The Crisp Continuum

So, before we delve further into the world of quantum retail, we could do with a little light snack.

Crisps are Britain’s favourite snack food. You call them chips in America, but in Britain we call chips chips. So I’m glad we cleared that up.

Britain’s most popular crisp is Walkers Ready Salted. More packs are sold of Walkers Ready Salted than any other crisp, closely followed by Cheese and Onion and Salt and Vinegar. This is the crisp industry holy trinity. If you sell crisps, you likely stock Walkers. If somebody comes in asking for crisps, you wave your arm in the direction of your display of Ready Salted, Cheese and Onion and Salt and Vinegar and probably get a sale.

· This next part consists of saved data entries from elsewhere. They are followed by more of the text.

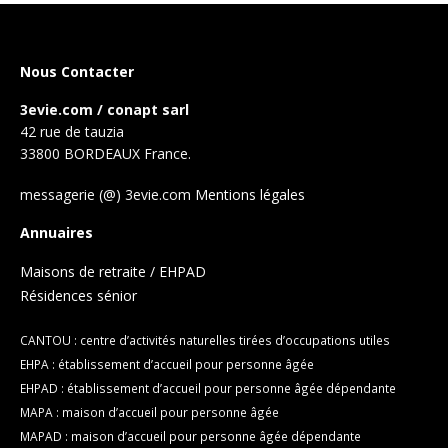
Nous Contacter
3evie.com / conapt sarl
42 rue de tauzia
33800 BORDEAUX France.
messagerie (@) 3evie.com
Mentions légales
Annuaires
Maisons de retraite / EHPAD
Résidences sénior
CANTOU : centre d’activités naturelles tirées d’occupations utiles
EHPA : établissement d’accueil pour personne âgée
EHPAD : établissement d’accueil pour personne âgée dépendante
MAPA : maison d’accueil pour personne âgée
MAPAD : maison d’accueil pour personne âgée dépendante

Here’s the thing though. If you look just at ROI – Return on Investment – on crisps, Ready Salted give you a marginally better bang for your buck. And in business, that’s what we are told to prioritise. Stock up on Ready Salted, sit back and watch those tasty, salty crisp profits roll in. And if you were on a station forecourt, catering to a busy traveller whose priority was convenience, they probably would.

But your journey into the crisp continuum has just begun. Walkers have $660 million turnover. Their nearest rivals are McCoys (£130M), Supermarket own label (£117M), Kettle Chips (£96M), Tyrells (£46M), Seabrooks (£27M), Golden Wonder, Jacobs, Ritz, Mackies, Burts… and Just Crisps.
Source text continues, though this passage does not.